GUELPH, Ontario—Rick Valeriote learned a lot of his values in working for his father, Joe, during the early years of his career at Silcofab, the rubber product firm founded by the elder Valeriote.
"He was a person who things had to be done the right way," Rick Valeriote said. "His overall philosophy was, 'Let's do the right thing.' He was an extremely principled man."
Joe Valeriote, though, was part of the generation that generally didn't heap a lot of praise on their children. Valeriote said never once during his working career did his father tell him he did a good job or he was proud of him. "It was basically, 'This is what you're expected to be doing,' " Rick said. "It was an assumption on his part I would in actual fact do the job that needed to be done.

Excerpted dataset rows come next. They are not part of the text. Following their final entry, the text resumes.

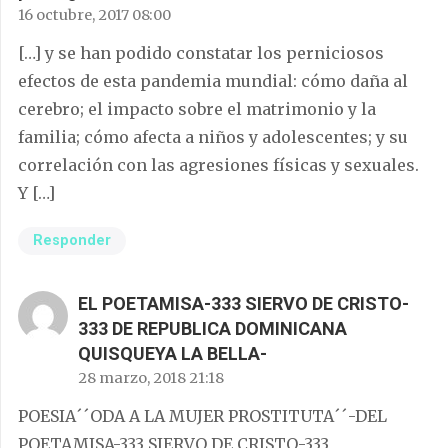
16 octubre, 2017 08:00
[…] y se han podido constatar los perniciosos
efectos de esta pandemia mundial: cómo daña al
cerebro; el impacto sobre el matrimonio y la
familia; cómo afecta a niños y adolescentes; y su
correlación con las agresiones físicas y sexuales.
Y […]
Responder
EL POETAMISA-333 SIERVO DE CRISTO-
333 DE REPUBLICA DOMINICANA
QUISQUEYA LA BELLA-
28 marzo, 2018 21:18
POESIA´´ODA A LA MUJER PROSTITUTA´´-DEL
POETAMISA-333 SIERVO DE CRISTO-333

"Having said that, I'm sure he was proud of the job I was doing, but he never verbalized it. And I'm sure I'm not unique in that regard."
Joe helped produce components for the Gemini spacecraft that flew back in the early 1960s, according to Rick. He worked in conjunction with de Havilland Aircraft Co. to develop rubber parts for the spaceships. When the Gemini capsule hit the water, an antenna would pop us so the ship in the water could get to the crew so they didn't drown. And the antenna needed to be waterproof.
"My father developed a telescopic silicone rubber boot that was collapsed fully when spacecraft was in orbit, but when it hit the ground that thing had to go out to full extension," Rick said. "He has a copy of Time Magazine at his house of the Gemini hitting down and his white rubber boot fully extended."